I’m trying to understand the implementation of a custom Model in keras, and particularly with respect to the calculation of the gradients from the loss.
From what I understand, when implementing a custon train_step, loss should return a scalar value, instead of a loss value for each batch sample (batch_size, ). This is the case in the implementation of the following VAE (e.g., Variational AutoEncoder ), and is stated more generally here: Losses , where it suggests that in a custom training loop, a Class instance loss should be used, retuning a scalar.
My question is, how does the tape.gradient calculates the average gradient? If we average the losses of the batch, don’t we lose the per sample gradient information? Theoretically, I understand that we need to calculate the average gradient of the per sample gradients in the batch, and not the gradient of the average loss. Here is a very nice explanation why the two are not equivalent: backpropagation - What exactly is averaged when doing batch gradient descent? - Artificial Intelligence Stack Exchange
I would appreciate any clarifications and help!
Certainly! When training a neural network with mini-batches in TensorFlow, the loss computed for a batch is typically a scalar value representing the average of individual losses for each sample in the batch. This scalar loss is used to calculate gradients with respect to the model’s parameters using TensorFlow’s
Here’s why averaging works and is commonly used:
Stability: Averaging loss over a batch stabilizes training by reducing noise from individual sample losses.
Scale Consistency: It ensures the magnitude of loss (and thus gradients) doesn’t depend on batch size, making training behavior more consistent.
The gradient of this average loss effectively approximates the average of the individual gradients for each sample. This is computationally efficient and is standard practice due to the linearity of differentiation: the gradient of the sum (or average) of losses is equal to the sum (or average) of individual gradients.
Therefore, even though the loss is a scalar average, the gradient calculation does not lose per-sample gradient information; rather, it computes an efficient estimate of the average gradient across the batch. This is how TensorFlow’s automatic differentiation handles gradient calculations in mini-batch training.
@Tim_Wolfe Thank you very much for your answer.
After thinking about the problem, my intuition was that GradientTape actually keeps track of the computational graph, so by providing an average loss value, it still has a way to back propagate the error in the individual samples and perform gradient averaging across the batch. Not sure how gradientTape is implemented, but it wouldn’t surprise me if that was the case.
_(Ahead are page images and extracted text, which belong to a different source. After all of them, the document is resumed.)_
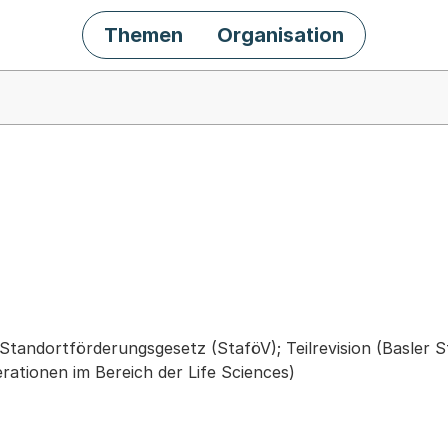
Themen
Organisation
chäft
tandortförderungsgesetz (StaföV); Teilrevision (Basler S
ationen im Bereich der Life Sciences)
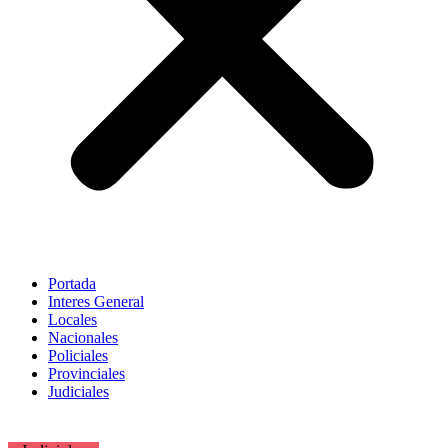
Portada
Interes General
Locales
Nacionales
Policiales
Provinciales
Judiciales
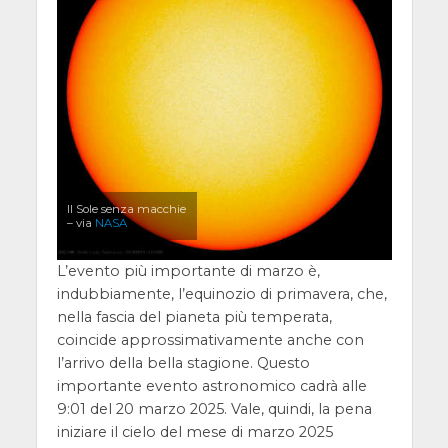
Il Sole senza macchie
– via
NASA
L’evento più importante di marzo è,
indubbiamente, l’equinozio di primavera, che,
nella fascia del pianeta più temperata,
coincide approssimativamente anche con
l’arrivo della bella stagione. Questo
importante evento astronomico cadrà alle
9:01 del 20 marzo 2025. Vale, quindi, la pena
iniziare il cielo del mese di marzo 2025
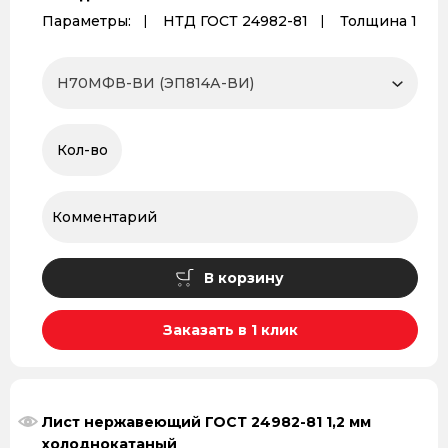
Параметры:
НТД ГОСТ 24982-81
Толщина 1
В корзину
Заказать в 1 клик
Лист нержавеющий ГОСТ 24982-81 1,2 мм
холоднокатаный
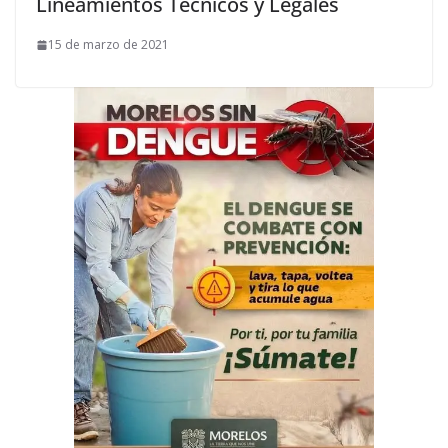
Lineamientos Técnicos y Legales
15 de marzo de 2021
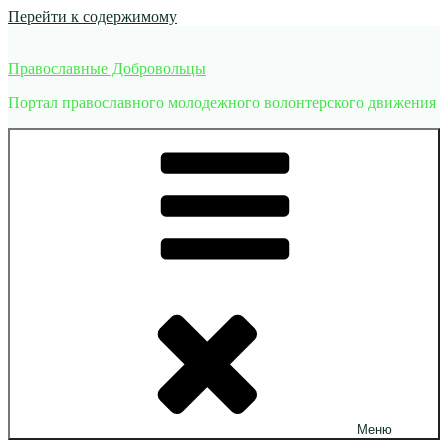
Перейти к содержимому
Православные Добровольцы
Портал православного молодежного волонтерского движения
Меню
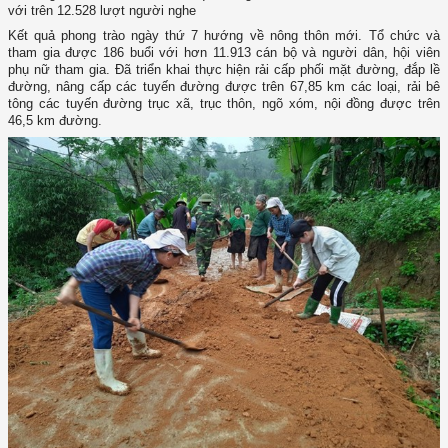
với trên 12.528 lượt người nghe
Kết quả phong trào ngày thứ 7 hướng về nông thôn mới. Tổ chức và
tham gia được 186 buổi với hơn 11.913 cán bộ và người dân, hội viên
phụ nữ tham gia. Đã triển khai thực hiện rải cấp phối mặt đường, đắp lề
đường, nâng cấp các tuyến đường được trên 67,85 km các loại, rải bê
tông các tuyến đường trục xã, trục thôn, ngõ xóm, nội đồng được trên
46,5 km đường.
My concern with calculating a gradient over the average losses is that although gradient is a linear operation, it requires that the gradients are evaluated at the same point x of the loss function (the link I posted describes this more eloquently). However, this is not the case for the batch, which includes different inputs. So in a way, we’re differentiating a batch_size number of loss functions, each one shaped by their corresponding input, which gives us a gradient direction for the network’s weights. Averaging these gradients makes sense. But if we average the loss values, what does this loss represents, and in which loss function? This is still mathematically confusing to me.